Dei 45 imputati di reati mafiosi rinviati a giudizio l’11 novembre prossimo, 26 sono di Manfredonia Non è esplicitamente menzionata come uno de
Dei 45 imputati di reati mafiosi rinviati a giudizio l’11 novembre prossimo, 26 sono di Manfredonia
Non è esplicitamente menzionata come uno dei trenta e passa “clan” della mafia Garganica come registrati dalla Dia, ma a guardare gli elenchi dei rinviati a giudizio per reati di mafia, c’è da prendere atto che la città del golfo entra a pieno titolo in quel novero non certo gratificante. Solo nell’ultimo elenco diffuso dalla Direzione Distrettuale Antimafia di Bari, a seguito dalla operazione “Omnia nostra”, su 45 imputati di reati vari, ben 26 (ventisei) sono di Manfredonia. E i crimini loro contestati (l’udienza preliminare è fissata all’undici novembre prossimo) hanno una solida radice mafiosa: trasferimento fraudolento di fondi; estorsioni; rapina; tentato omicidio; armi; incendio; violenza privata; spaccio; autoriciclaggio.

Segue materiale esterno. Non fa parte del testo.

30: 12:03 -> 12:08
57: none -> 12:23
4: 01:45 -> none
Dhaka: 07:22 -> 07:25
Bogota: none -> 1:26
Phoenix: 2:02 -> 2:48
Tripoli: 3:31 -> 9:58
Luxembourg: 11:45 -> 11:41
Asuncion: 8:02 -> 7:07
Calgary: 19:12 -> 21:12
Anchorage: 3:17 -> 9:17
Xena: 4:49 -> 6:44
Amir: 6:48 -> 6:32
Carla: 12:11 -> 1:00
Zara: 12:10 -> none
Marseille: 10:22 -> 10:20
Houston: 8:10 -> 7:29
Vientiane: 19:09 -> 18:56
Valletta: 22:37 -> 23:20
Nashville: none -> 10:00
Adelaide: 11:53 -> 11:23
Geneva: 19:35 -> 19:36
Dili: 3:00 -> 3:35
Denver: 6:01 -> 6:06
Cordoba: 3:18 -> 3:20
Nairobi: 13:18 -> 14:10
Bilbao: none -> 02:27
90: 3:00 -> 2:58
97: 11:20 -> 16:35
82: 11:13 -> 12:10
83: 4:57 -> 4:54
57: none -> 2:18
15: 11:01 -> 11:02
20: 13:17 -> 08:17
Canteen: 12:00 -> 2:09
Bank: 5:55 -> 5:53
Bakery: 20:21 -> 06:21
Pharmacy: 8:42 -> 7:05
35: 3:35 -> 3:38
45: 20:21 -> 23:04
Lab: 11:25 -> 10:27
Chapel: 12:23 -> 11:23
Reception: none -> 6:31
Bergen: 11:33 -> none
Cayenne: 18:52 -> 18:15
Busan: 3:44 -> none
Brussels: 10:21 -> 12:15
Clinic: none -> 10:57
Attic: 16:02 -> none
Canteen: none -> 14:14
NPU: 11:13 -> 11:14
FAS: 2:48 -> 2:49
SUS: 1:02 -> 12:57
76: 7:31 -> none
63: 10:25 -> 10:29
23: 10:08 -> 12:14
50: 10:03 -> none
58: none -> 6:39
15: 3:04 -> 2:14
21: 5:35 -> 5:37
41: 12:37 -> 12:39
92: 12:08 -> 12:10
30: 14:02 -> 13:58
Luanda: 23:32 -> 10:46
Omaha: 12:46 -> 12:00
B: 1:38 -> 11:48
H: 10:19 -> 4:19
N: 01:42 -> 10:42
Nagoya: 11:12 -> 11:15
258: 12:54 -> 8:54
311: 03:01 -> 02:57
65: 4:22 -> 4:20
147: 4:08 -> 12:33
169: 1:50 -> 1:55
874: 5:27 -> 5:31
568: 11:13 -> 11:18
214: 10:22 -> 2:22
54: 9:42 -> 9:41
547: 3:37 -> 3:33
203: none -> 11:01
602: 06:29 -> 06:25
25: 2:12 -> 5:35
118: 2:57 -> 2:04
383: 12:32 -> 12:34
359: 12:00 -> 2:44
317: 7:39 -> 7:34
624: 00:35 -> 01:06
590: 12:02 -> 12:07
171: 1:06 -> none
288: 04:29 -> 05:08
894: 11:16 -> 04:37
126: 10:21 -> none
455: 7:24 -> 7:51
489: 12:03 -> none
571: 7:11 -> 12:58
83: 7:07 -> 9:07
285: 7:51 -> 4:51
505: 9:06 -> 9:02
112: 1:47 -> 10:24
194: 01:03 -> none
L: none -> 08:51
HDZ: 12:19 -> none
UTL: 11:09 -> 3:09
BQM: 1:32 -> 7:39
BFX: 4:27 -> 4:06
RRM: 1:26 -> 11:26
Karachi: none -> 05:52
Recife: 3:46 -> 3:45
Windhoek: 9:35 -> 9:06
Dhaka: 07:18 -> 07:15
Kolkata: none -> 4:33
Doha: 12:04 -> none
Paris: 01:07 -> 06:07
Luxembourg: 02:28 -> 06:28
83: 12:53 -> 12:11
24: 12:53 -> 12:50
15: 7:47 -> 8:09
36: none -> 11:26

L’augurio è che in giudizio venga fuori un’altra realtà anche perché tra gli imputati c’è pure un consigliere comunale, ma la rappresentazione che la DDA fa di questa parte di Manfredonia è raccapricciante. E desta preoccupazione. Fino ad ora non era mai stato reso esplicito quello che si presenta come un sottofondo di una comunità che esprime ben altri valori e cultura. Un sottofondo che è stato sempre accomunato alla cosiddetta “mafia garganica” all’ombra della quale ha evidentemente agito e prosperato. Non è infatti dato sapere se quei ventisei costituiscono una massa operativa autonoma, o è solo un nucleo le cui diramazioni affondano nei mille rivoli di una città godereccia, che si accontenta di un modesto carpe diem.
Eppure in un recente passato sono risuonati tanti campanelli d’allarme. Il più eclatante anche perché ha coinvolto l’intera immagine della città, è stato certamente lo scioglimento per intervento del Ministero dell’Interno, dell’amministrazione comunale in carica, per infiltrazioni mafiose con conseguente dichiarazione di ineleggibilità di sindaco, vice sindaco e un consigliere (la Cassazione ha confermato il provvedimento per il consigliere, mentre per i primi due si attende la decisione). Ci sono state anche alcune interdizioni da parte del Prefetto di Foggia, di attività legate essenzialmente al mondo della pesca. E tante dicerie, illazioni, sussurri. Il dato di fatto è che nonostante lo scioglimento e le interdizioni non ci sono stati atti giudiziari penali. Almeno fino ad ora: la città è sotto osservazione, come dimostra l’iniziativa della DDA nei confronti di cittadini manfredoniani.
Gli interrogativi che si avanzano non solo da parte di semplici cittadini, sono tanti e grevi di incognite. La situazione complessiva non è certamente delle migliori. Ci sono tante, forse troppe zone d’ombra impenetrabili. L’economia locale in affanno ben oltre le difficoltà oggettive generali nazionali. Manfredonia e territorio, nonostante abbiano risorse eccellenti spendibili (porti, aree industriali, beni culturali, mare) non è riuscita a metterle a frutto. La disoccupazione è paurosa, l’esodo specie di giovani rilevante. Mancano input di governo realistici che determinino non un cambiamento, ma un rinnovamento totale. Manfredonia rimane una città sospesa nel nulla velata di mafia. La condizione ottimale, l’humus ideale nel quale prosperano le situazioni denunciate dalla DDA.